I am using multivariate models in lme4 to try to work out, quantify and compare the effects on a single outcome variable of a large group of fixed effects variables. Because the data are at week and area level, I have included these as fixed effects to avoid pseudo-replication.
So the models will look something like:
model <- lmer(salesvolume ~ var1 + var2 + var3 +
var4 + var5 + var6 + var7 +
var8 + var9 + (1 | week) + (1 | area),
data = dataset)
(Note that in some cases, some of the fixed variables may actually be interactions between other variables).
Once the model has run, I need some way of quantifying (even as an approximate estimate) the proportion of variance in salesvolume
attributable to each of the fixed variables. I am aware that there are methods of estimating R squared for lmer-type objects and I am also aware that MuMIn has a way of giving separate R-squared variables for the fixed and random effects, however getting an overall R-squared estimate for fixed effects does not help me - I need to partition this for each individual fixed effect in the model.
Are there any existing packages/functions for estimating this (or any alternatives that are straightforward enough to perform, interpret and explain to non-analysts)?
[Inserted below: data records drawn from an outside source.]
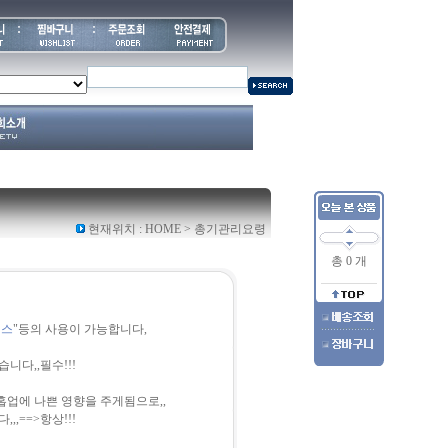
현재위치 :
HOME
>
총기관리요령
총 0 개
리스
"등의 사용이 가능합니다,
다,,필수!!!
홉업에 나쁜 영향을 주게됨으로,,
,==>항상!!!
(I am aware that the estimated R-squared is not necessarily the most accurate method for determining effect size of these models, however I work in a business setting and so need measures that can be easily explained to and acted upon by business executives, e.g., "variables 2, 6 and 7 all have a positive effect on sales, but variable 2 accounts for 12% of the variance in sales and variable 6 only accounts for 3%, so we should invest more in variable 2 than 6" or "A 2% increase in Y gives around a 10% increase in Z, but a 2% increase in X only gives a 1% increase in Z." Therefore whilst using complex yet highly validated statistical techniques to get a non-intuitive but highly valid measure of relative importance might not give us answers that are actually usable to the business.)